> WHAT IS BEING ASKED: Leaving out pictures, output exactly the lines below from the one that has "전자상거래법상의 소비자분쟁해결기준 (615, 1046)" through the one that has "Email (359, 1957)", and nothing else.

○ ○ ○ ○ ○

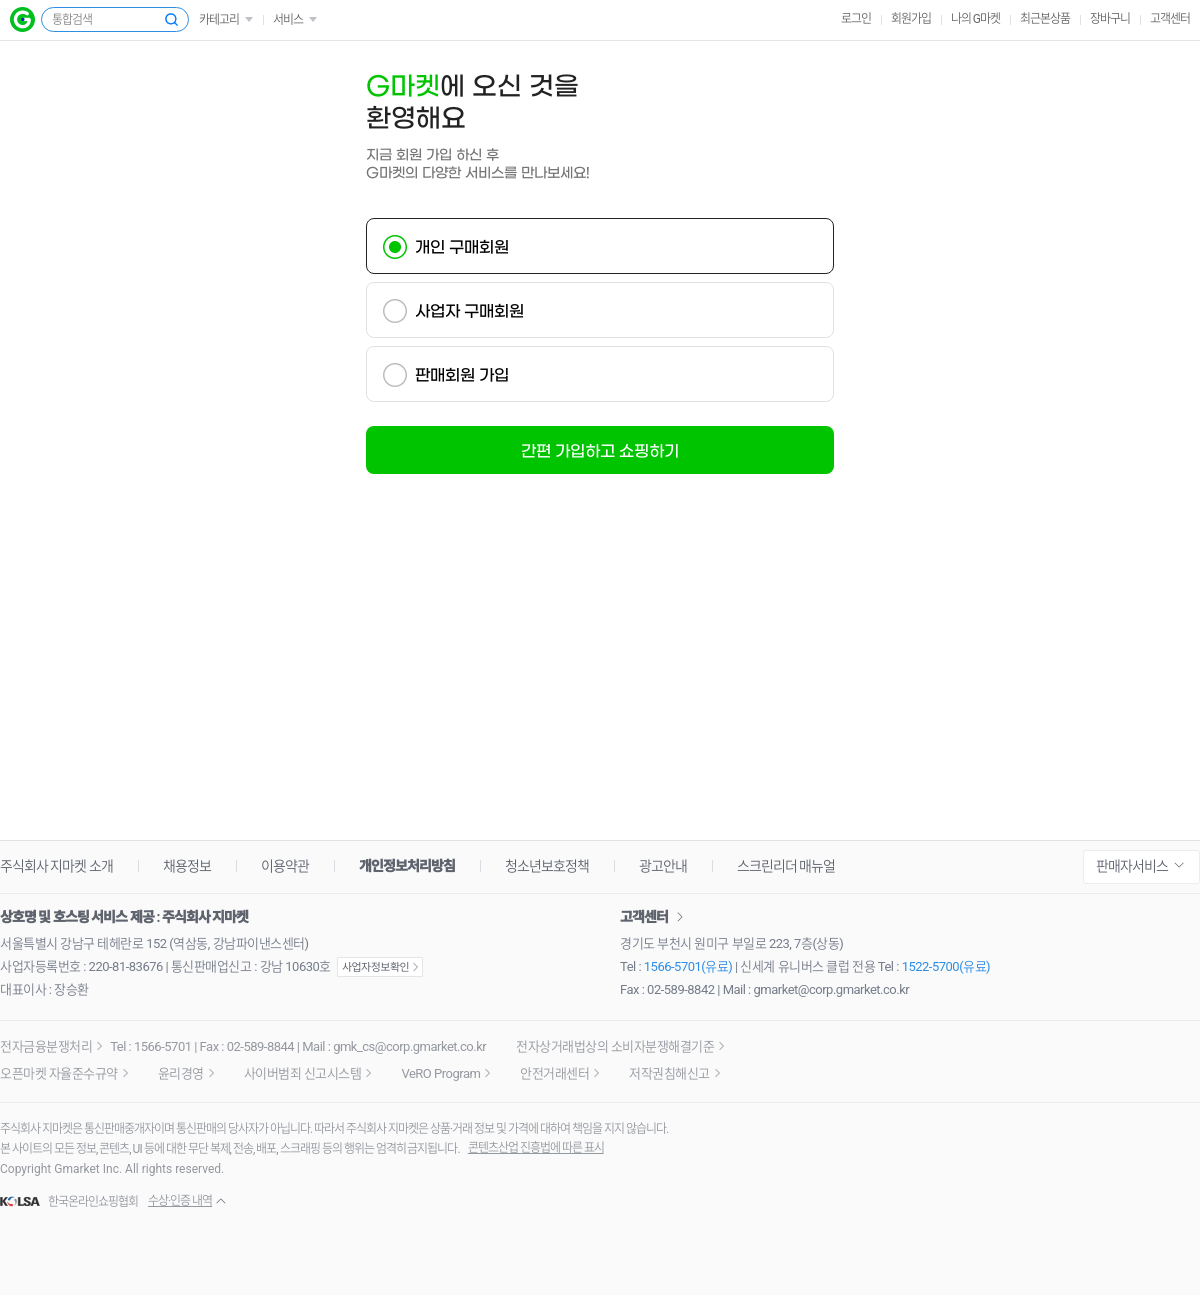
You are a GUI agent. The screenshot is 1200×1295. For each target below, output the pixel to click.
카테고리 (219, 20)
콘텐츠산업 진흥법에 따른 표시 (536, 1148)
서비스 (288, 20)
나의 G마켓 (975, 19)
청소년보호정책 (547, 866)
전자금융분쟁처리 (46, 1046)
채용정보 (187, 866)
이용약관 (285, 866)
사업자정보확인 (380, 967)
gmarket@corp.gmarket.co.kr (832, 989)
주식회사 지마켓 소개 (56, 866)
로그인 (856, 19)
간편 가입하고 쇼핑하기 (600, 451)
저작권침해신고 (669, 1073)
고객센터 (1170, 19)
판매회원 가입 (462, 375)
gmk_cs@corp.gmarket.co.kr (409, 1046)
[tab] (600, 246)
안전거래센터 (554, 1073)
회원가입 (911, 19)
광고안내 (663, 866)
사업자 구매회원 (469, 311)
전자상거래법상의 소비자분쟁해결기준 (615, 1046)
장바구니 (1110, 19)
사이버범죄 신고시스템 (303, 1073)
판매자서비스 (1132, 866)
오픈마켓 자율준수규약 (59, 1073)
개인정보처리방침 (407, 866)
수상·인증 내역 (180, 1201)
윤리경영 (181, 1073)
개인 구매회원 (462, 247)
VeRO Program (440, 1073)
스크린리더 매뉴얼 (786, 866)
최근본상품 (1045, 19)
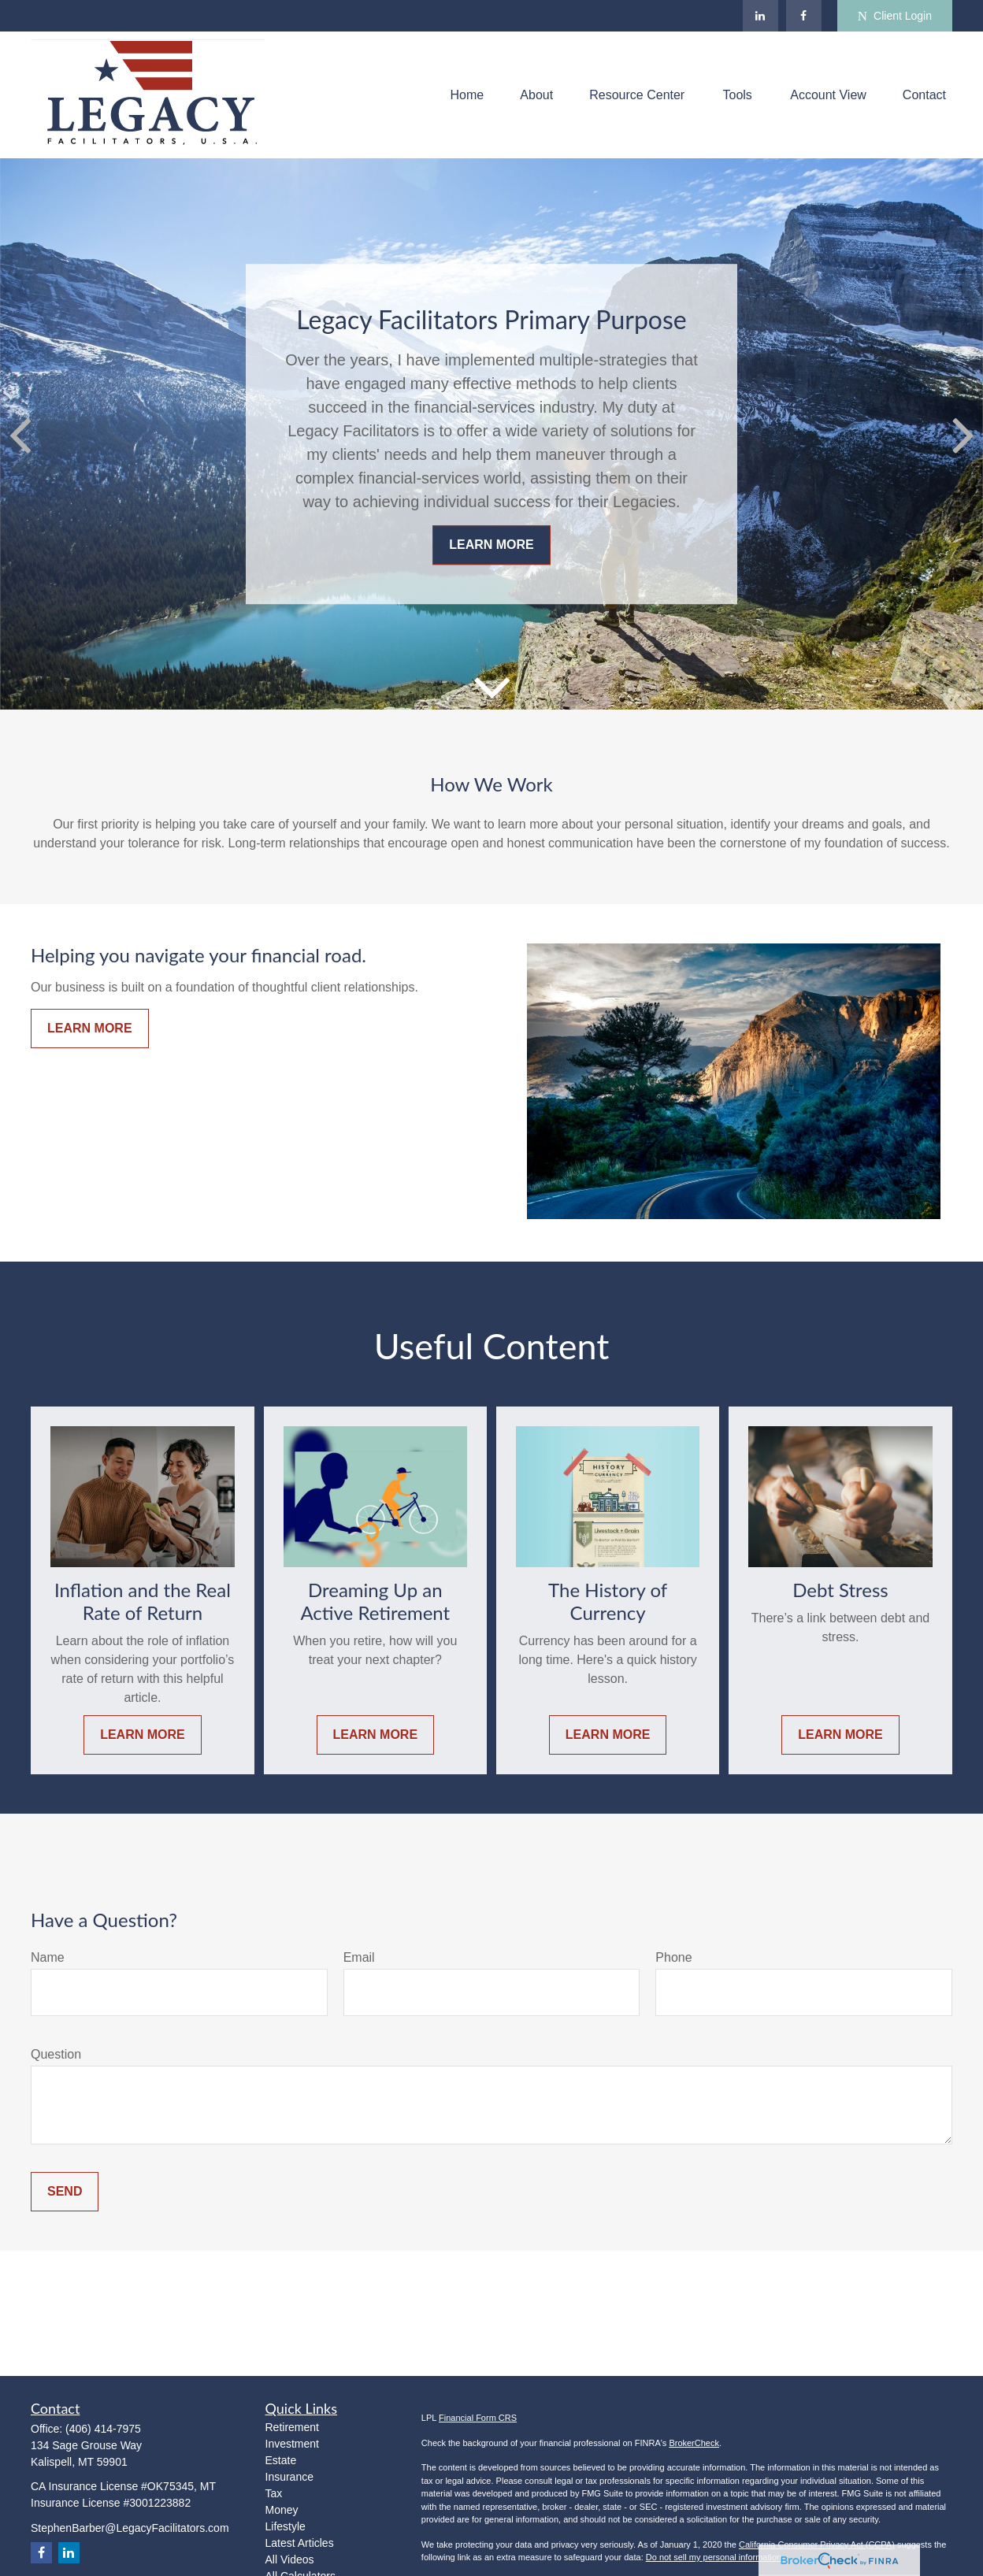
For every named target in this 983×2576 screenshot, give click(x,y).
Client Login (895, 16)
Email (359, 1957)
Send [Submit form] (64, 2191)
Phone (673, 1957)
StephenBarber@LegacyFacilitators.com (130, 2528)
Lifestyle (285, 2526)
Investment (292, 2443)
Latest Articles (299, 2543)
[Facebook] (804, 16)
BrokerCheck (694, 2443)
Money (282, 2510)
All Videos (289, 2559)
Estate (281, 2460)
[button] (467, 95)
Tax (274, 2493)
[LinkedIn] (760, 16)
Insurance (289, 2476)
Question (56, 2054)
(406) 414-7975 (103, 2428)
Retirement (292, 2427)
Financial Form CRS (478, 2417)
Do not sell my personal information (713, 2557)
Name (48, 1957)
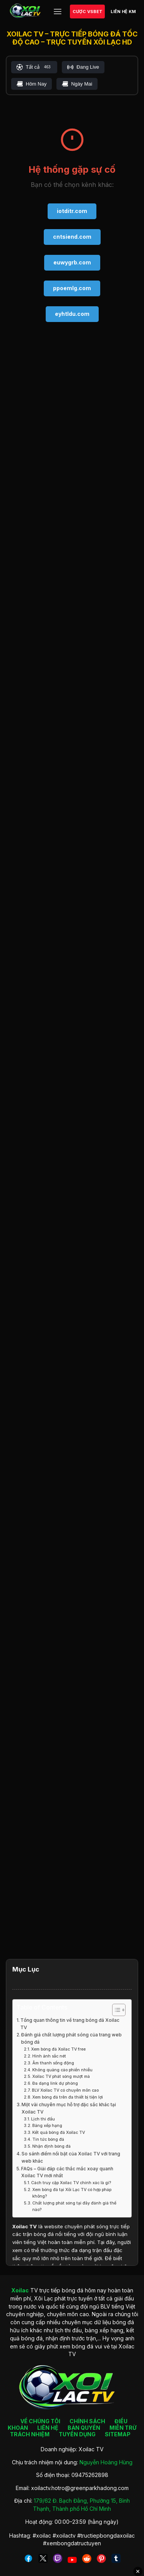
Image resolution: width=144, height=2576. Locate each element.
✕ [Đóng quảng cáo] (138, 2571)
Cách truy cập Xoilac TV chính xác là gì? (71, 2182)
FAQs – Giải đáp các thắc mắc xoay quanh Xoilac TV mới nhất (67, 2172)
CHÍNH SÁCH (87, 2421)
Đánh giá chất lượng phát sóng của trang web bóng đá (71, 2038)
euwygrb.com (72, 262)
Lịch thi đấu (43, 2119)
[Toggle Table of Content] (115, 2009)
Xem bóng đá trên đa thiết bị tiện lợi (67, 2097)
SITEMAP (118, 2434)
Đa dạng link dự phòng (55, 2083)
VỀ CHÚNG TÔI (40, 2421)
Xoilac (20, 2226)
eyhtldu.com (72, 313)
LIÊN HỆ (47, 2427)
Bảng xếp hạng (47, 2125)
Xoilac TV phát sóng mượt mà (61, 2076)
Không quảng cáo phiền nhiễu (62, 2069)
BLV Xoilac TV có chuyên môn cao (65, 2090)
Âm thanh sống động (53, 2063)
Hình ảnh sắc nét (49, 2056)
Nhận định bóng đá (51, 2146)
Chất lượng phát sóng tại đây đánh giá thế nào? (74, 2206)
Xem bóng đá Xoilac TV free (58, 2049)
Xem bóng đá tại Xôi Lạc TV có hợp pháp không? (71, 2193)
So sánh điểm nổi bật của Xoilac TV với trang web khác (71, 2157)
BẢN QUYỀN (84, 2427)
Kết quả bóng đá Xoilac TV (58, 2132)
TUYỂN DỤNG (77, 2434)
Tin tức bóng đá (48, 2139)
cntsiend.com (72, 236)
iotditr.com (72, 211)
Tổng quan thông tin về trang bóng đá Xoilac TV (69, 2024)
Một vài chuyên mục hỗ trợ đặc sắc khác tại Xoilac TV (69, 2108)
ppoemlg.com (72, 288)
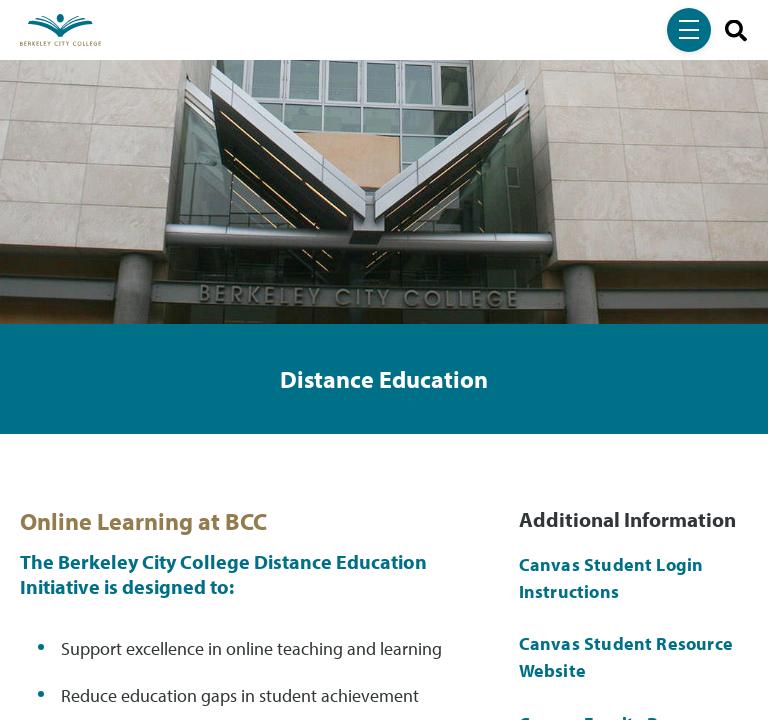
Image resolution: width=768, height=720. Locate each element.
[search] (729, 30)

○ ○ ○ ○ ○

> RESULT OF THE EXERCISE:
전자상거래법상의 소비자분쟁해결기준 (615, 1046)
장바구니 (1110, 19)
사이버범죄 신고시스템 (303, 1073)
판매자서비스 (1132, 866)
오픈마켓 자율준수규약 (59, 1073)
개인정보처리방침 (407, 866)
수상·인증 내역 (180, 1201)
윤리경영 (181, 1073)
개인 구매회원 (462, 247)
VeRO Program (440, 1073)
스크린리더 매뉴얼 (786, 866)
최근본상품 (1045, 19)
For every named target in this 983×2576 screenshot, give click(x,y).
Client Login (895, 16)
Email (359, 1957)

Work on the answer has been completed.